Every so often, some brilliant legislator introduces a bill to limit the number of bills he can introduce. Such measures are presented as "good government" bills by legislators who believe that legislating is bad. ("Please stop me before I do my job!") Here are the usual arguments advanced in favor of introduction-limit bills (and my brief refutations):
- There are already too many laws. (So introduce bills to repeal them; it takes a law to undo a law.)
- Fewer bill introductions will reduce legislative costs. (Permit me to doubt this; more below.)
- Limits on bill introductions will force legislators to draft more significant legislation. (Manifestly untrue. Even legislators who promote bill limits as part of their political agendas continue to introduce nonsubstantive measures, like the Sacramento state senator who followed his introduction-limit bill with a resolution in honor of the Fourth of July—which, by the way, failed.)
The bill introduction limit delusion is just one example of a broader problem. While my math students do not seem particularly fond of exercises involving direct variation, it seems that the concept of proportionality is deeply embedded in our perceptions and unthinkingly applied. As a rule, each introduction-limit bill is accompanied by a press release or analysis that presents a simplistic computation:
Each year the legislature spends X dollars while deliberating over N bills. This measure would limit the legislature to n bills annually, where n < N. Legislative spending would therefore be reduced to n/N×X dollars.This embrace of perfect proportionality misses the point. What is the marginal cost of introducing the (N+1)st bill? Bill No. 1 is always the most expensive, because it requires the entire support structure of aides and analysts and printers to see it through the legislative process. However, for most bills, the marginal cost is very close to zero. Until the workload increases to the point that another legislative aide is hired or another attorney must be added to the legislative counsel bureau (the people who really write the bills—in California, at least), the cost of the bill is absorbed into the existing structure.
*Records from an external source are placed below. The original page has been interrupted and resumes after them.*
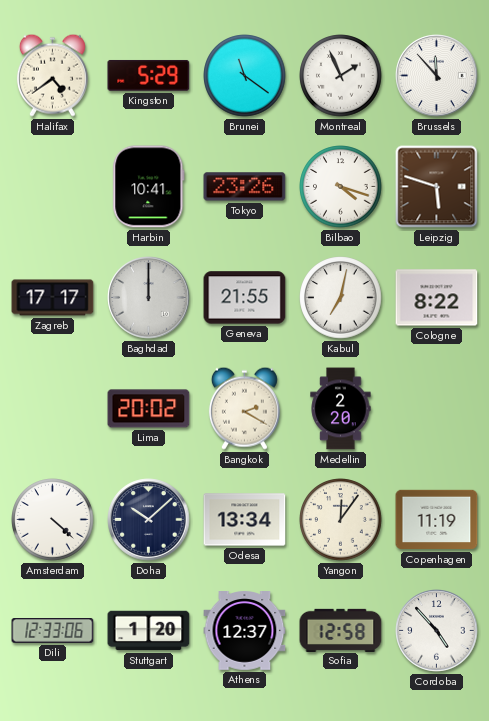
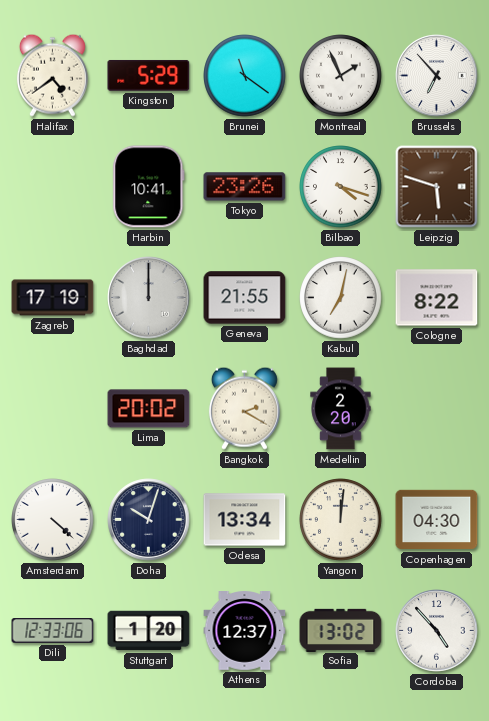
Brussels: 11:53 -> 6:53
Zagreb: 17:17 -> 17:19
Doha: 10:08 -> 10:03
Yangon: 12:06 -> 12:01
Copenhagen: 11:19 -> 04:30
Sofia: 12:58 -> 13:02
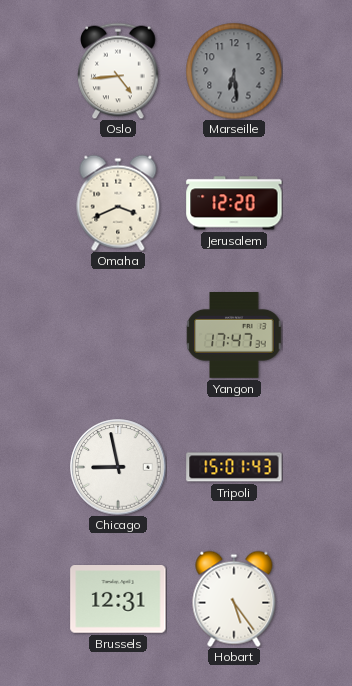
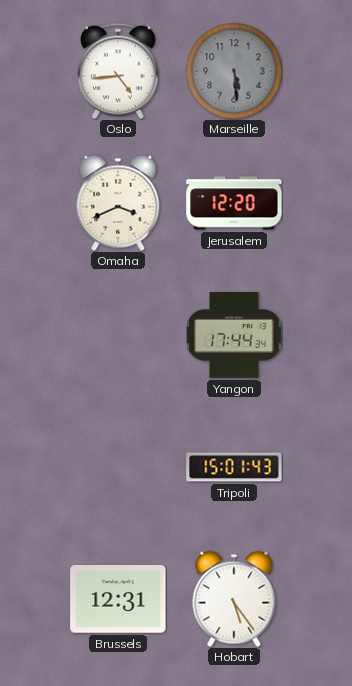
Marseille: 6:29 -> 5:29
Yangon: 17:47 -> 17:44
Chicago: 8:58 -> none
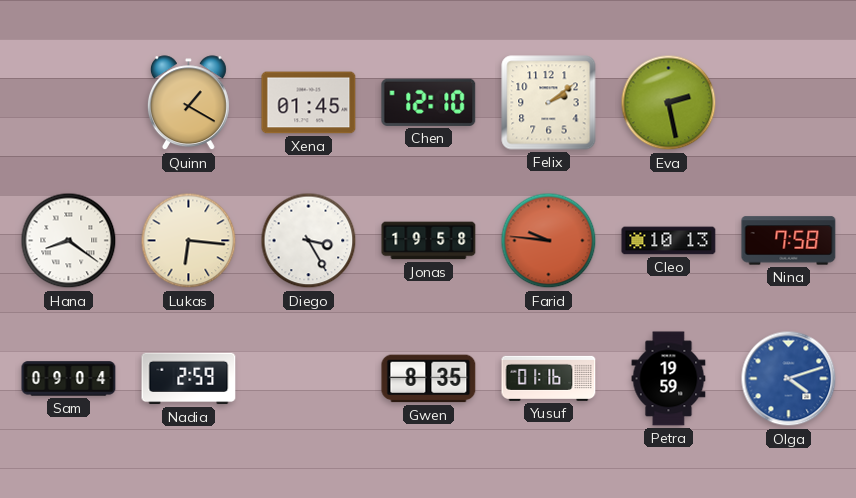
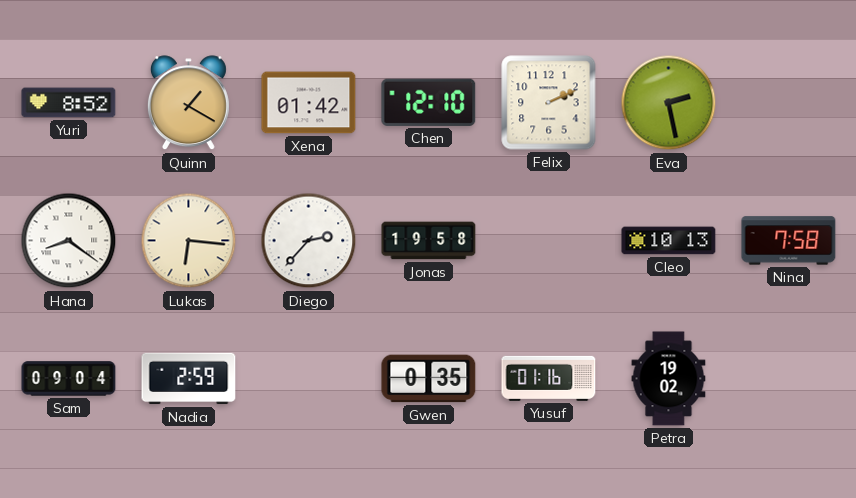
Yuri: none -> 8:52
Xena: 01:45 -> 01:42
Felix: 2:09 -> 2:11
Diego: 3:25 -> 2:37
Farid: 9:46 -> none
Gwen: 8:35 -> 0:35
Petra: 19:59 -> 19:02
Olga: 4:12 -> none
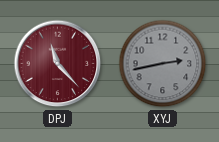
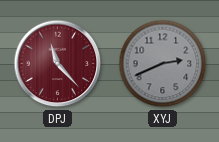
XYJ: 2:43 -> 2:41
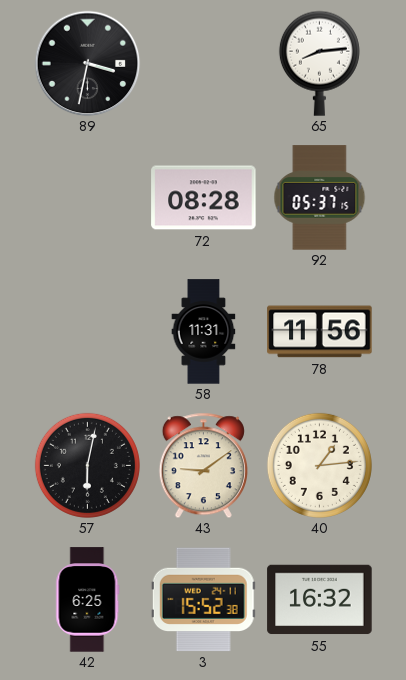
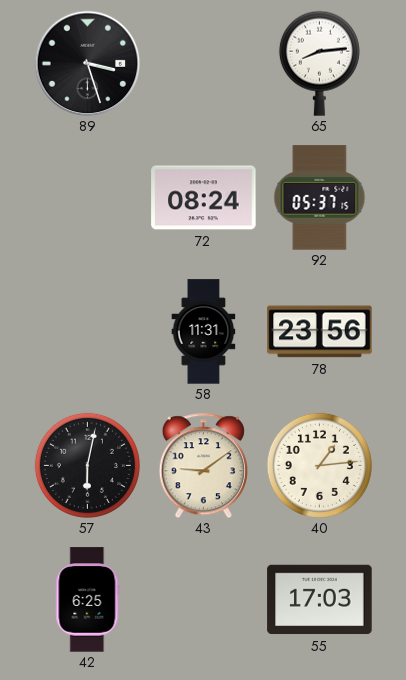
89: 3:32 -> 3:27
72: 08:28 -> 08:24
78: 11:56 -> 23:56
3: 15:52 -> none
55: 16:32 -> 17:03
Today even inelastic incidental items like paper and printer's ink are reduced as bills are increasingly disseminated electronically.
Direct variation does not apply to legislative costs in anything but the most crude and granular way. I might concede that a draconian measure cutting legislative introductions by half might similarly affect the legislative budget, but I harbor doubts even in that case. Instead I can see legislators who normally introduce lots of bills cutting deals and doing favors for colleagues who introduce few, thus making the process even more convoluted and inefficient (and thus more costly) than before.
Sometimes we hear arguments over the cost of national holidays. When the birthday of Martin Luther King, Jr., was made into a national holiday, some states cloaked their racist refusal to observe it by complaining about the financial burden it would impose on their businesses and taxpayers. Businesses would be hurt by the loss of a work day and taxpayers would be cheated of a day's work by public employees. Once again, direct proportion was invoked and exact numbers were computed.
Let me ask you a question. Suppose you leave work two hours early one afternoon for something like a dentist's appointment. Suppose further that you normally work a forty-hour week. While your two hours are presumably covered by sick leave, let's consider your work load. Will you leave 5% of your job undone that week because you took off two of the forty hours? I suspect not. I suspect instead you picked up the pace a bit or tightened your efficiency a little.
Most tasks and occupations contain a certain amount of slack that we recognize when we think about it, but ignore when we turn to mathematics to compute cost impacts. This is natural enough, because direct variation provides straightforward computations and "slack" is the epitome of fuzziness. Almost everything has at least a few percentage points of flexibility to provide the elasticity necessary to absorb modest variations.
C. Northcote Parkinson is famous for making the observation that "Work expands to fill the time available." I have argued that, with certain reasonable limitations, Parkinson's converse is also true: "Work shrinks to fill the time available."